The Dada Movement And Abstract Expressionism
The Dada Movement and Abstract Expressionism can be seen as similarly simple to many who perceive art with an untrained eye. However, regardless of simplicity, both movements were born when the world was in need of change. While one movement’s goal was to give creative and childlike playfulness to the world during World War I, another was born to give color and boldness to the world during World War II. Both movements inspired artists to take a fresh approach to interpreting their surroundings, expressing their thoughts and emotions, and creating aesthetically appealing pieces to the world around.
Dada, budding during World War I, refers to an international artistic movement that blossomed from the safety of neutral Switzerland. However, Dada was not so much an artistic style as it was a movement encouraging creative exploration and discussion on any given art or literary work. Abstract Expressionism was an artistic movement that followed a specific style. Rising out of the art world in the United States, Abstract Expressionism gave way to art works that were nonfigurative and nonrepresentational. One could even say the works of the movement were more about the action of the creator and the way the colors played into the appeal of the piece more than the meaning behind the work.

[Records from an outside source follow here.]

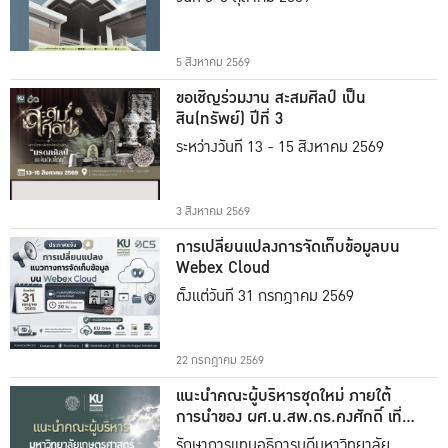
5 สิงหาคม 2569
ขอเชิญร่วมงาน สะสมศิลป์ เป็น
สิน(ทรัพย์) ปีที่ 3
ระหว่างวันที่ 13 - 15 สิงหาคม 2569
3 สิงหาคม 2569
การเปลี่ยนแปลงการจัดเก็บข้อมูลบน
Webex Cloud
ตั้งแต่วันที่ 31 กรกฎาคม 2569
22 กรกฎาคม 2569
แนะนำคณะผู้บริหารชุดใหม่ ภายใต้
การนำของ ผศ.น.สพ.ดร.คงศักดิ์ เที่ยง
ธรรม
รักษาการแทนอธิการบดีมหาวิทยาลัย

While many see art movements as a large group of artists coming together to create an appealing change or shift in the art world, many fail to notice that each movement is born from another idea. Furthermore, each movement is brought to light by an artist who is bold enough to share his take on what has been touched on before. One of the main contributors to the Dada Movement was Marcel Duchamp. Duchamp, a well-known Futurist artist, further pressed his humorous, some would say offensive, on the world. Duchamp’s Dada art became even more outrageous as he took an object, titled it and called it “ready-made.” These pieces caused a Duchamp to be partially outcast in the art world, during which time he turned to reproductions of classical artworks. His most famous Dada piece depicted a Mona Lisa with a curved, devil-like mustache and goatee. While he inspired cheery, yet unrefined, playful works of art, Abstract Expressionism was lead into the world by two men who felt that artwork didn’t need explaining, but was more about how someone felt personally when viewing it. Hans Hofmann and Josef Albers created what started a long, and ever changing, expressionism movement. Through geometrical shapes, bold colors, and lack of figure and representation, the artists brought forth the abstract idea that art does not need to have meaning. Hofmann, for example, believed that a piece of art was finished when it no longer needed anything from him, that it spoke to itself.